═════ SUPPLIED DATA ═════
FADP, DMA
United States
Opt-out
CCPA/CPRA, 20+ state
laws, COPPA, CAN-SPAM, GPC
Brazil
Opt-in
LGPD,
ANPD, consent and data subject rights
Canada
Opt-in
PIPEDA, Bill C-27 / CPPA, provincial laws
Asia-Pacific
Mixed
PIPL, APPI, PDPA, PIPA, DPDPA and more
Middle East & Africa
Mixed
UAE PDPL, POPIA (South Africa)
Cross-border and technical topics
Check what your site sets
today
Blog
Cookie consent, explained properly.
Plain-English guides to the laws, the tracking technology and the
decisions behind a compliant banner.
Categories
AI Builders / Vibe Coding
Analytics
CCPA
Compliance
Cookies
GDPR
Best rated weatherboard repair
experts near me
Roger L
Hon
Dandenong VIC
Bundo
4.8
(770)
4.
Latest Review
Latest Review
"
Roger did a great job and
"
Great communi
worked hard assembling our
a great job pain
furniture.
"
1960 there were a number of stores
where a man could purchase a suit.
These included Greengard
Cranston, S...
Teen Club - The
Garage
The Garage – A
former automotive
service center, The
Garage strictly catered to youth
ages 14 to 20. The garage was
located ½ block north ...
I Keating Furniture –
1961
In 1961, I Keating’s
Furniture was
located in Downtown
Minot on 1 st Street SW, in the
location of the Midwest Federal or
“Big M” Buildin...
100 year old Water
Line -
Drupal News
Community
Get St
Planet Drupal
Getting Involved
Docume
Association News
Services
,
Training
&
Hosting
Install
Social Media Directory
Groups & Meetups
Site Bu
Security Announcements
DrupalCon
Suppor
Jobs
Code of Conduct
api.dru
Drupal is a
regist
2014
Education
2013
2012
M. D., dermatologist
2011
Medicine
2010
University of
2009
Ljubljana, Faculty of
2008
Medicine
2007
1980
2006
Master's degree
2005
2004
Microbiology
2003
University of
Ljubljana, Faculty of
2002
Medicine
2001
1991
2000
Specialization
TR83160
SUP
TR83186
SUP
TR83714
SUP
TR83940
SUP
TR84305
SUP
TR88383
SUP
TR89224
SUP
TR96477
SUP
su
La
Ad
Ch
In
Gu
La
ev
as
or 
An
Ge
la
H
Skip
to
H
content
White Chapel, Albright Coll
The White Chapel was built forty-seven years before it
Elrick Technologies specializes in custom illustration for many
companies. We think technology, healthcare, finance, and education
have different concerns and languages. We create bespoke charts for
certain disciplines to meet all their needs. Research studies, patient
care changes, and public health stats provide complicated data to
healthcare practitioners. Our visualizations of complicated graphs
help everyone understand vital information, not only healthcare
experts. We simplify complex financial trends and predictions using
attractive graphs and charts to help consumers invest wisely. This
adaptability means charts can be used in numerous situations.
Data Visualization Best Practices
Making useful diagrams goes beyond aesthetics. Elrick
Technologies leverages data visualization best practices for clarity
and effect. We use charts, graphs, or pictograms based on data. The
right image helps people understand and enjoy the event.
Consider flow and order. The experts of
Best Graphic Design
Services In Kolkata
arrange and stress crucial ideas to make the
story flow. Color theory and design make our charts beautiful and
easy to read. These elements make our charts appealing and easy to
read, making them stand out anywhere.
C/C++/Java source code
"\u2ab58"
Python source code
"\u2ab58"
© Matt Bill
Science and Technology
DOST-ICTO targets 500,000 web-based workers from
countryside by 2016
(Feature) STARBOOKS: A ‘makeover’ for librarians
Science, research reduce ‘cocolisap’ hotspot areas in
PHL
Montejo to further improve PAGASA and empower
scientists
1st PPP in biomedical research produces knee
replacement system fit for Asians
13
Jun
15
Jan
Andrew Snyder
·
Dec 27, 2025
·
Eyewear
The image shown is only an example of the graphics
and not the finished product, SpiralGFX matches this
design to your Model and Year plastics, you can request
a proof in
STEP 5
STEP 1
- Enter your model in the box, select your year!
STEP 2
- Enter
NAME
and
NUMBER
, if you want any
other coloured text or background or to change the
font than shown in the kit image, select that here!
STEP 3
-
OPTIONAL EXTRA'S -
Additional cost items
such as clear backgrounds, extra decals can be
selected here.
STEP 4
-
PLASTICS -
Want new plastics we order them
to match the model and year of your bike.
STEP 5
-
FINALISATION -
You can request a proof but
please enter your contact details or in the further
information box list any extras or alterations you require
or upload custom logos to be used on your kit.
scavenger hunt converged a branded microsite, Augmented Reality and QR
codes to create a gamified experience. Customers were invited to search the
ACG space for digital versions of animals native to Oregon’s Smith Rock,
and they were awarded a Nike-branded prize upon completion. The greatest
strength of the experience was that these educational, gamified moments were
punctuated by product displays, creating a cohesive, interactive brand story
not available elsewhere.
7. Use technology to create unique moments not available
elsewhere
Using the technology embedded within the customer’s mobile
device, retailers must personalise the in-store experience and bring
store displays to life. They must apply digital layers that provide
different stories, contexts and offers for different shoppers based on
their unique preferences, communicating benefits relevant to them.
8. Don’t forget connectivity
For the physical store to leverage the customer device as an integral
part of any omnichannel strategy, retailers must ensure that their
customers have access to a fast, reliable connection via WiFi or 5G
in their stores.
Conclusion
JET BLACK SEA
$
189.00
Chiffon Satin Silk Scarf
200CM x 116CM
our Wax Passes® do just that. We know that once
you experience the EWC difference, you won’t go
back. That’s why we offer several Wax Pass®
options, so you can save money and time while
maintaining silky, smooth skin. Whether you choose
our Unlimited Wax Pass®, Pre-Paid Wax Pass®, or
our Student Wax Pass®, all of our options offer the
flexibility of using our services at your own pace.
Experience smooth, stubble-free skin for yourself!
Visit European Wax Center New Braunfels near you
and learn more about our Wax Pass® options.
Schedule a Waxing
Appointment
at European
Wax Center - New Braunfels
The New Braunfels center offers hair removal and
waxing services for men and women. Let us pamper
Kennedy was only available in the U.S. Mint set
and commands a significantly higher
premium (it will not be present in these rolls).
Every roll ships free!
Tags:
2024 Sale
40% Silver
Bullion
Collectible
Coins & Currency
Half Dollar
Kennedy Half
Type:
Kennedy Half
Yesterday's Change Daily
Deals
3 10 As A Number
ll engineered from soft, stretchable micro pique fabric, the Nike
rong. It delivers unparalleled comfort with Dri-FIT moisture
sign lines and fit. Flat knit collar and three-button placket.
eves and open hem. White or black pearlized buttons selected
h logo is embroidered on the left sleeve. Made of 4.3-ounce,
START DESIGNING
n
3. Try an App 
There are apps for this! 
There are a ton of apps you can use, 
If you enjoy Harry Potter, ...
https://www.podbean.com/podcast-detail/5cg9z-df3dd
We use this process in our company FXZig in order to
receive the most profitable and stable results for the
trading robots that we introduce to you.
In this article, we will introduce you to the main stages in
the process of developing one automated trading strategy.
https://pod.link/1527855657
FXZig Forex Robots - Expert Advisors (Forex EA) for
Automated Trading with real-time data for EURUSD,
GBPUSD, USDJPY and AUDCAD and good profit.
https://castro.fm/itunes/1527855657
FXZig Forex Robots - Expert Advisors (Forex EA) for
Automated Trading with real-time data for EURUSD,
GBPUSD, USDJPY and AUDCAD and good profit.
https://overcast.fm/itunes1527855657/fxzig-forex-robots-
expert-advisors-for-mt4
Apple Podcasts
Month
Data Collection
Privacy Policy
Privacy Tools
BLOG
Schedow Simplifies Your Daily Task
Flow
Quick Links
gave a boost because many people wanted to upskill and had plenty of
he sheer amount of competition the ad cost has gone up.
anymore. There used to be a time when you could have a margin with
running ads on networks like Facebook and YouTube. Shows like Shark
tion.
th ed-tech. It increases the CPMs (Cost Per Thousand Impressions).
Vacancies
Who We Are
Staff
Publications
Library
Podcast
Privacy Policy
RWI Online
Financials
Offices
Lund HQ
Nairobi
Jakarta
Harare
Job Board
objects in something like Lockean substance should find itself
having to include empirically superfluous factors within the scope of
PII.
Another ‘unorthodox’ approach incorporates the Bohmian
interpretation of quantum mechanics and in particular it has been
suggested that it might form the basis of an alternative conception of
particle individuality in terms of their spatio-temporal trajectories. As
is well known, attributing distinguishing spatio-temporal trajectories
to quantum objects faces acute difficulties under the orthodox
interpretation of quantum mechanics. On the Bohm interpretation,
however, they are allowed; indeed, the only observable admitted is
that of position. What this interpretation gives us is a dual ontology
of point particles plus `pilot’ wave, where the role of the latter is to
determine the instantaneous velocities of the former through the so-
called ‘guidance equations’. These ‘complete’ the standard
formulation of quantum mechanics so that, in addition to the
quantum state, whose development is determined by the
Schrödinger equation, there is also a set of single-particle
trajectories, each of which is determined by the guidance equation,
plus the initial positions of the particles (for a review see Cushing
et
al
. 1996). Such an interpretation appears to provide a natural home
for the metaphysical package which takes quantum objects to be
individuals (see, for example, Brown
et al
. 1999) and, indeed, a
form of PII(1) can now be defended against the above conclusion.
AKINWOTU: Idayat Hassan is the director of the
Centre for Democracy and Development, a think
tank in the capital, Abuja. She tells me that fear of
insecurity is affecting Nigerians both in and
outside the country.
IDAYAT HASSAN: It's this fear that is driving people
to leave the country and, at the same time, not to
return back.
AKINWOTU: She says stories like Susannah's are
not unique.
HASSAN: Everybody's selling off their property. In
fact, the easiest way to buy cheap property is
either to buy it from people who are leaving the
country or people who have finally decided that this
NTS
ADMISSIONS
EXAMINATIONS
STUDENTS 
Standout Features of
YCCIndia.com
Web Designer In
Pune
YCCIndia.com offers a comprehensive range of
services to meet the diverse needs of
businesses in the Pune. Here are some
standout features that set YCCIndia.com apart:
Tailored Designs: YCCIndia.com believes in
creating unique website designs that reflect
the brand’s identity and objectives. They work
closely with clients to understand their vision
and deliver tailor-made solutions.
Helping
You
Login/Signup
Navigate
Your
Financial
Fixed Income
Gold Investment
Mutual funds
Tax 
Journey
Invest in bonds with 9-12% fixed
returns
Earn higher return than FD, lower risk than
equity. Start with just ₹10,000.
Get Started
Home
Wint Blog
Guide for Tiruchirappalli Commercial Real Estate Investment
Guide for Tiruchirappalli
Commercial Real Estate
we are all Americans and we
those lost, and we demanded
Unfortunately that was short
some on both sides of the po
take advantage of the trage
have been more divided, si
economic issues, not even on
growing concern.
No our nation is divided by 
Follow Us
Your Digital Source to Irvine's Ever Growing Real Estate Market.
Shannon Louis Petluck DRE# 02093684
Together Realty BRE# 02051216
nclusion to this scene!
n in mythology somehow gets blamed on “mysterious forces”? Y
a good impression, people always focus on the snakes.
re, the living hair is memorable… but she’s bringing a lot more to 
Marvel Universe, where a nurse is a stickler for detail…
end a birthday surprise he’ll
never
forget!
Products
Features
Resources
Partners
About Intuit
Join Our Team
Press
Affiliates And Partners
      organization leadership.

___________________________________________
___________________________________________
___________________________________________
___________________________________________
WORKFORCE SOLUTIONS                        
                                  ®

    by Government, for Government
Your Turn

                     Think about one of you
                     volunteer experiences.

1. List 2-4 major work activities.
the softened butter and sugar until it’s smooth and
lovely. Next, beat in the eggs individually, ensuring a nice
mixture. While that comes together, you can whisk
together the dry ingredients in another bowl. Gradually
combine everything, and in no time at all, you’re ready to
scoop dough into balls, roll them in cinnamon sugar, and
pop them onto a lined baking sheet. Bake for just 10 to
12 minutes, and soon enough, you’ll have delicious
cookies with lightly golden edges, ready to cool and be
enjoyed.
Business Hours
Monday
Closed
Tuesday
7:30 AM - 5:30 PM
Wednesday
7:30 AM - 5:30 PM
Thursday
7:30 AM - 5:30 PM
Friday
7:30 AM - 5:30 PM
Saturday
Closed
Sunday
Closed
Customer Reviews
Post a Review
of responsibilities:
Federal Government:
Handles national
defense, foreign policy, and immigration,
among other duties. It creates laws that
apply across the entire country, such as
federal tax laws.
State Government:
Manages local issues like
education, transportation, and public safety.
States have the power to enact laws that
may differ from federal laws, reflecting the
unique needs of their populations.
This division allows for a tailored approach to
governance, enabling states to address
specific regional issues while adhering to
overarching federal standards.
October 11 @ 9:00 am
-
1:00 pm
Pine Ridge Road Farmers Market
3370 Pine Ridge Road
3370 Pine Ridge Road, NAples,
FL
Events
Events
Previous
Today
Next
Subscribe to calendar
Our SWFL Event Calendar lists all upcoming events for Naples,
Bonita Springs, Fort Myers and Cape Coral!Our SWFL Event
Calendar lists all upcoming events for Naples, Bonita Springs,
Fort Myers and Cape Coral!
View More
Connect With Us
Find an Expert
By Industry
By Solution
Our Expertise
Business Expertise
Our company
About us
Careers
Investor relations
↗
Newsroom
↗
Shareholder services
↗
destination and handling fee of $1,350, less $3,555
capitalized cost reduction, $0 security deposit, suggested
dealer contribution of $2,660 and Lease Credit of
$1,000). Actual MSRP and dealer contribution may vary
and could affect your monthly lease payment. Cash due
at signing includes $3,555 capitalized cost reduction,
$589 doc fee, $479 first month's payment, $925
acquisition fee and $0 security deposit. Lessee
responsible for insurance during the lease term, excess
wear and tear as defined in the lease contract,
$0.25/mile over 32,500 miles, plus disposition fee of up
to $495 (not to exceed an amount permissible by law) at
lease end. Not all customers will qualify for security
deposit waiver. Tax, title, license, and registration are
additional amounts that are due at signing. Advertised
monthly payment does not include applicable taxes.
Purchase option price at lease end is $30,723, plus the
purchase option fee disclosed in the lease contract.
═════
● GOAL OF THE EXERCISE
The stretch of entries above that starts with the line containing "Science, research reduce" and goes on through the line containing "store displays to" is to be transcribed exactly, and no other line is to be transcribed.

● REPLY
Science, research reduce ‘cocolisap’ hotspot areas in
PHL
Montejo to further improve PAGASA and empower
scientists
1st PPP in biomedical research produces knee
replacement system fit for Asians
13
Jun
15
Jan
Andrew Snyder
·
Dec 27, 2025
·
Eyewear
The image shown is only an example of the graphics
and not the finished product, SpiralGFX matches this
design to your Model and Year plastics, you can request
a proof in
STEP 5
STEP 1
- Enter your model in the box, select your year!
STEP 2
- Enter
NAME
and
NUMBER
, if you want any
other coloured text or background or to change the
font than shown in the kit image, select that here!
STEP 3
-
OPTIONAL EXTRA'S -
Additional cost items
such as clear backgrounds, extra decals can be
selected here.
STEP 4
-
PLASTICS -
Want new plastics we order them
to match the model and year of your bike.
STEP 5
-
FINALISATION -
You can request a proof but
please enter your contact details or in the further
information box list any extras or alterations you require
or upload custom logos to be used on your kit.
scavenger hunt converged a branded microsite, Augmented Reality and QR
codes to create a gamified experience. Customers were invited to search the
ACG space for digital versions of animals native to Oregon’s Smith Rock,
and they were awarded a Nike-branded prize upon completion. The greatest
strength of the experience was that these educational, gamified moments were
punctuated by product displays, creating a cohesive, interactive brand story
not available elsewhere.
7. Use technology to create unique moments not available
elsewhere
Using the technology embedded within the customer’s mobile
device, retailers must personalise the in-store experience and bring
store displays to life. They must apply digital layers that provide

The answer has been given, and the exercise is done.